Thirteen year old Raspberry lives in the Projects. It’s not the greatest place to live in the world, but it’s a step up from her previous home, the streets and her mother’s old blue beat up car. Raspberry is always looking for a way to make a buck. She’ll do anything (legal) to make money, like wash cars, clean houses, skip lunch, and she has saved quite a bit of it… over 600 dollars she keeps hidden around in her room. Her friends tell her she is “money hungry” like it’s a bad thing, but Raspberry could care less,
“Cause if you got money, people can’t take stuff from you – not your house, or your ride, not your family. They can’t do nothing much to you…”
Living on the streets was tough, but Raspberry is tougher. She has to be. She is determined to NEVER end up living in the projects like her mother, who has worked hard all of her life but finds herself “ending up right back in the projects where she started out all them years ago.”
Her fear of ending back up on the streets keeps her focused on the prize: cash. She loves the smell of it, the way it folds and crinkles, the comfort she feels when she holds it in her hands.
“I’m gonna have me some big-time cash someday. I ain’t gonna be stuck up here in the projects, trying to get by like everybody else.”

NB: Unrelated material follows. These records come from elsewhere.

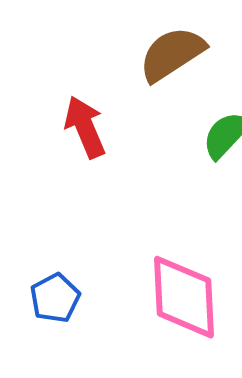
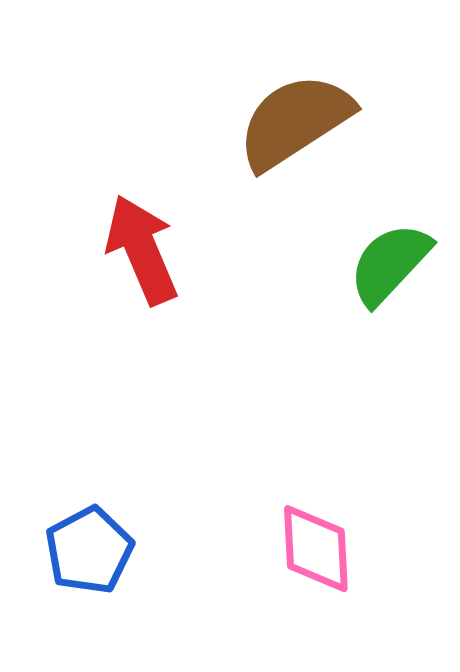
pink diamond: (184, 297) -> (316, 549), size x0.6

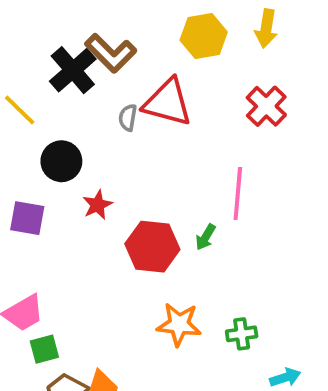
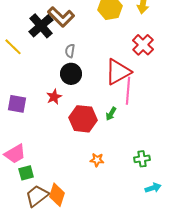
red triangle: (168, 102) -> (118, 72), moved, turned -44
black circle: (61, 161) -> (71, 74), moved
orange star: (179, 324) -> (97, 160), size x0.6
green cross: (242, 334) -> (142, 159), moved

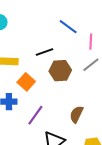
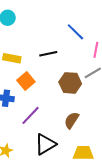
brown hexagon: (60, 71) -> (70, 83), moved

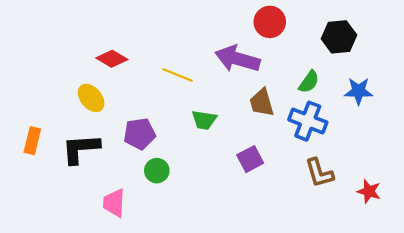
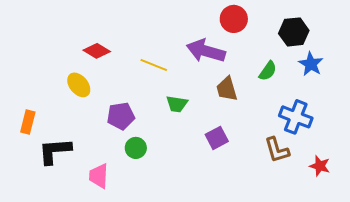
blue star: (359, 91) -> (311, 64), moved, turned 30
blue cross: (308, 121) -> (296, 117), moved
black L-shape: (81, 149) -> (55, 151), moved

The characters in this novel are so down to earth and real, you almost feel like you know them. No one gets a free ride in his book, except maybe Zora who lives in a nice neighborhood with her doctor father. But troubles aren’t always about money, as the characters in this novel experience.
This is Raspberry’s story told though her point of view. The dialogue just leaps off the pages. I liked that the ending is unclear and leaves you hanging a bit. I did find out though that there is a sequel, Begging for Change. You can’t help but care about Raspberry and who knows? Maybe there is a happy ending for her? I have the book on hold and will soon find out!